Fortinet faces high AGI disruption risk because cybersecurity is fundamentally an IT-serving-IT business, and AGI threatens both the tools and the human analysts that drive demand for network security products.
Fortinet is a global cybersecurity company that provides a wide range of network security solutions, including next-generation firewalls, secure SD-WAN, endpoint protection, cloud security, and security operations (SecOps) tools. The company's core product is the FortiGate firewall appliance, powered by its proprietary ASIC chips (Security Processing Units) that enable high-performance threat inspection. Fortinet has built a unified cybersecurity platform called the Fortinet Security Fabric that integrates its broad portfolio of security products. The company serves enterprises, service providers, and government organizations worldwide.
Enterprises of all sizes (from SMB to large enterprise), managed security service providers (MSSPs), telecommunications carriers, government agencies, healthcare organizations, financial institutions, and educational institutions. Fortinet has over 775,000 customers worldwide across all industry verticals.

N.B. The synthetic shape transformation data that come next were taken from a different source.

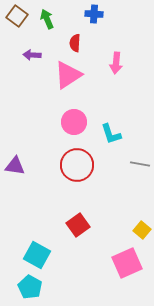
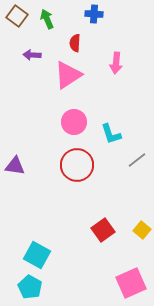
gray line: moved 3 px left, 4 px up; rotated 48 degrees counterclockwise
red square: moved 25 px right, 5 px down
pink square: moved 4 px right, 20 px down
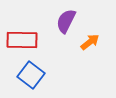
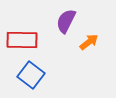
orange arrow: moved 1 px left
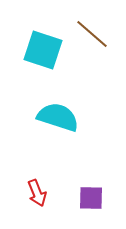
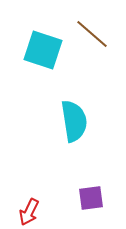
cyan semicircle: moved 16 px right, 4 px down; rotated 63 degrees clockwise
red arrow: moved 8 px left, 19 px down; rotated 48 degrees clockwise
purple square: rotated 8 degrees counterclockwise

AGI poses a significant direct threat to Fortinet's core products. Fortinet sells firewalls, intrusion prevention, SD-WAN, and security operations tools — all of which involve pattern recognition, threat analysis, and policy enforcement that AGI could perform natively. An AGI system could continuously monitor, detect, and respond to threats without discrete 'security appliances.' If AGI is embedded into operating systems, cloud platforms, and network infrastructure at the foundational level, standalone security products could become redundant. Fortinet's customer base includes enterprises, service providers, and government organizations — many of which employ large IT and cybersecurity teams. If AGI automates cybersecurity operations, the security analyst and IT administration roles that drive demand for Fortinet's products could shrink dramatically.